The Pitch writes about the Star writing about The New York Times writing about Kansas City and other news from the Internet

Yesterday, The New York Times published a short item in its Travel section about Westport. The piece, titled “In Kansas City, All Things Craft,” highlighted five businesses in the ‘hood with a local/craft/artisanal bent: Julep, Port Fonda, Oddly Correct, Ca Va, and the Bunker.
Westport’s emergence as a place to eat, drink and shop well, as opposed to just party, is a topic about which we wrote a cover story last year. But the Times is arguably the most well-respected news organization on the planet, with a massive global readership, and so it is very cool when it turns its gaze to KC.
Such an event also gives other media outlets an opportunity to turn the Times‘ story into their own story, thereby driving traffic to their own websites. Hence The Kansas City Star’s piece today: “The New York Times spotlights Westport’s cocktails, coffee and charcuterie.”
Or this very post, which exists to generate traffic at our site, alert our readers who have not yet seen the Times‘ Westport story, and ponder the question of whether our lives possess meaning outside the echo chamber of Internet lists about the cities we live in.

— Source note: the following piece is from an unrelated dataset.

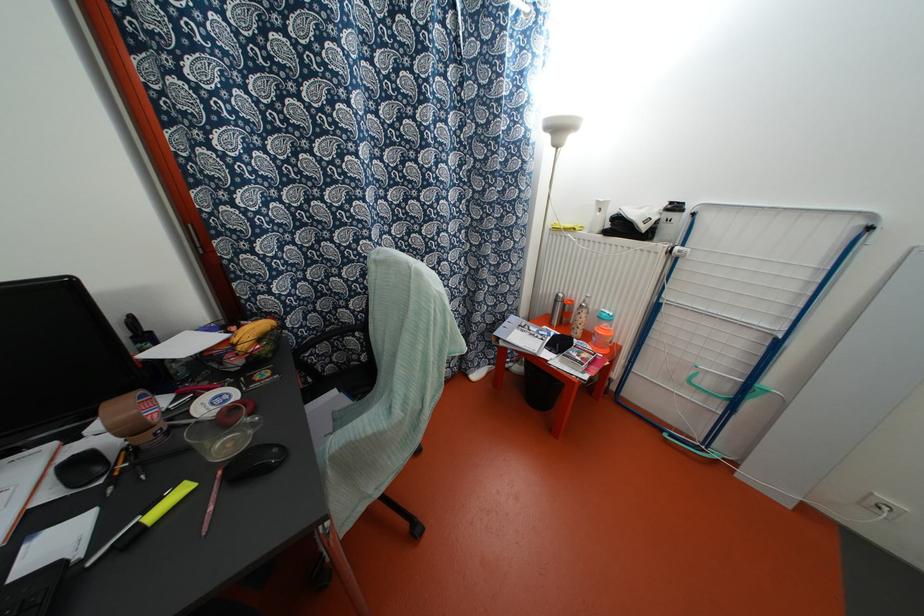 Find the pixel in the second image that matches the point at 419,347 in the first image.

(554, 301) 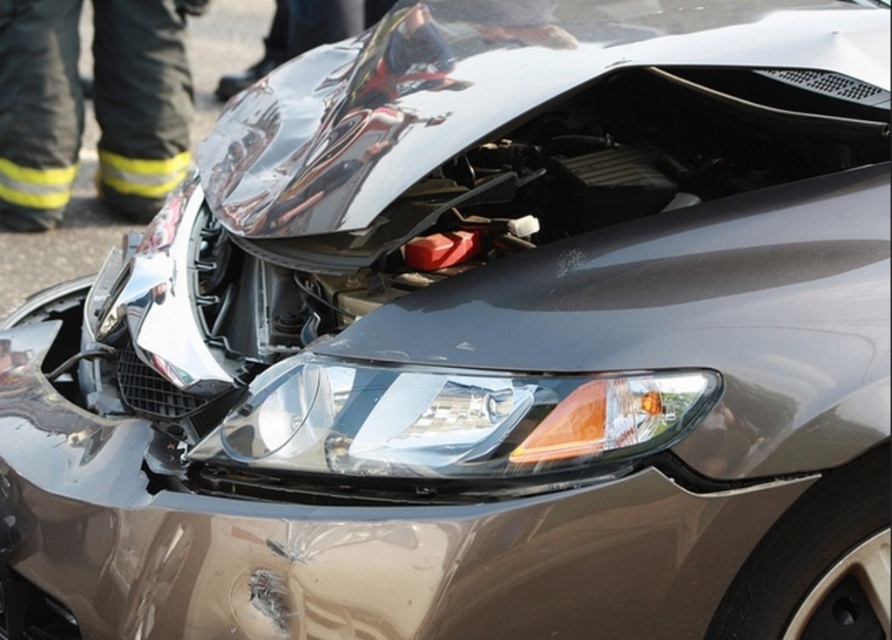 Based on the photo, you are a mechanic inspecting the damaged car. You notice the clear plastic headlight at center and the black fabric pants at left. Which object is positioned lower in relation to the other?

Just kidding! But here is some additional recent news written, aggregated and repackaged to exploit Internet users’ base-level hometown-pride instincts:
Kansas City is the third-best city in the United States to be a foodie, according to Travel + Leisure, behind Houston and Providence. So, to summarize, according to this publication, Kansas City, Houston and Providence are the three top places to eat food in the United States, assuming the horrible word “foodie” still means what we think it means? With all due respect to the many excellent restaurants in Kansas City, these findings seem, um, preposterous? But OK! Share it on Facebook, baby!
Don’t share this other thing, though, where some barbecue expert says the best burnt ends in America are not in Kansas City, but instead at some place in St. Louis. Boo! Hiss! Let’s argue about it on a website!
Esquire today released online its annual Best Bars in America issue, which will spawn hundreds of highly clickable stories for local news outlets across the land. One of its Best Bars is Grandma’s Bar & Grill, in the West Bottoms. Actually, we have nothing snarky to say about this pick. We love Grandma’s, and it’s kind of impressive that Esquire is aware of it, considering our anecdotal experience is that not a lot of folks in town even know it exists.
But Esquire also named St. Louis its “Bar City of the Year.” Oh no! Hate those Cardinals so much.
As we were writing this post, we received an email from a publicist teasing a “story” about Kansas City’s inclusion in a national “Top Ten” list to be revealed tomorrow. So be on the lookout for that bombshell announcement from a “media” “outlet” tomorrow.